Por isso, celebramos com os magos a festa da Epifania, ou seja, da manifestação do amor de Deus por todos os homens e todas as mulheres de boa vontade. A tradição nomeou os reis magos como Baltazar, Melchior e Gaspar? Na verdade, eles não eram reis nem eram três, certo? Não se assuste!
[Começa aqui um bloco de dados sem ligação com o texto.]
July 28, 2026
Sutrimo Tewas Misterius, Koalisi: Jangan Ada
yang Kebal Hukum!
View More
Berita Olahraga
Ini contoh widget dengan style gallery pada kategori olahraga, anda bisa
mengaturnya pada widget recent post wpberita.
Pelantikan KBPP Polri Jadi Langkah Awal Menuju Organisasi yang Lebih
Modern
Vejamos o texto bíblico juntos: “Tendo nascido em Belém, na Judeia, no tempo do rei Herodes, alguns magos do Oriente chegaram a Jerusalém e perguntaram: “Onde está o recém-nascido rei dos judeus? Nós vimos sua estrela no Oriente e viemos prestar-lhe homenagem” (Mt 2,1-20). Como se vê, o Evangelho não enumera nem quantidade, nem nomes. Foi a nossa tradição católica que quis associar cada nação conhecida no tempo de Jesus com um mago do Oriente, criando assim os reis, que representam os povos brancos, negros e amarelos. Os magos do Oriente são representantes de todos os povos (e pessoas) que fazem uma trajetória de encontro íntimo com o Cristo, Menino-Deus, nascido em Belém. Vejamos os detalhes da história.

Eles saem de seu comodismo, caminham guiados por uma estrela, enfrentam desafios geográficos e humanos, encontram-se com a Sagrada Família em Belém, oferecem presentes ao menino e retornam para casa por outro caminho. 
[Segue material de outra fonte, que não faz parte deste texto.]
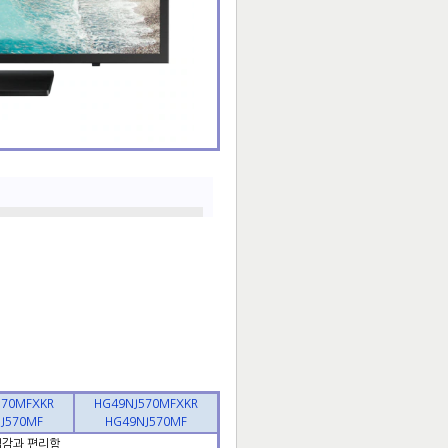
570MFXKR
HG49NJ570MFXKR
J570MF
HG49NJ570MF
입감과 편리함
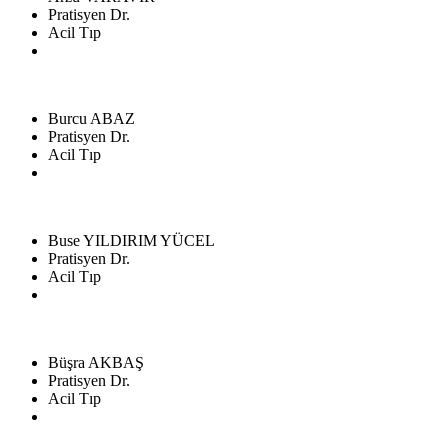
Pratisyen Dr.
Acil Tıp
Burcu ABAZ
Pratisyen Dr.
Acil Tıp
Buse YILDIRIM YÜCEL
Pratisyen Dr.
Acil Tıp
Büşra AKBAŞ
Pratisyen Dr.
Acil Tıp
O que podemos aprender para nosso próprio caminho de vida?

Primeiro: todo encontro de amor com Cristo nasce da iniciativa de deixar nosso comodismo, nosso mundinho e colocar-se no caminho da busca, ainda que não tenhamos certeza para onde vamos. A estrela no céu nada mais é do que a referência de fé, que nos ilumina – a Palavra de Deus, os Sacramentos, a caridade.
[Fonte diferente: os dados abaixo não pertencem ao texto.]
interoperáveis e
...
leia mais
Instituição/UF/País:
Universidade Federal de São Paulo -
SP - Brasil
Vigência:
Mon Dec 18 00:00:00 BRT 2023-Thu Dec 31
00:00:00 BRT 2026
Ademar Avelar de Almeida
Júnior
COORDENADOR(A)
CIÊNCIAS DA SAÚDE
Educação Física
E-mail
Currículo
Os desafios da jornada são fáceis de perceber: problemas físicos e espirituais, desânimo, competições. Quem de nós nunca sofreu com alguns “Herodes”, que fazem somente nos enganar e tirar vantagem de tudo?

Enfim, chegamos aos pés da manjedoura, objetivo de nossa caminhada, e ali depositamos nossos maiores tesouros – a perseverança de ter alcançado a meta, o sorriso da chegada, o suor do caminho, o abraço afetuoso.

E, finalmente, retomamos o caminho que nos leva de volta a uma vida mais tranquila e feliz, não fazendo o mesmo trajeto, mas um itinerário diferente. Afinal, o encontro com Cristo nos converte, ou seja, obriga-nos a refazer a vida por trilhas renovadas.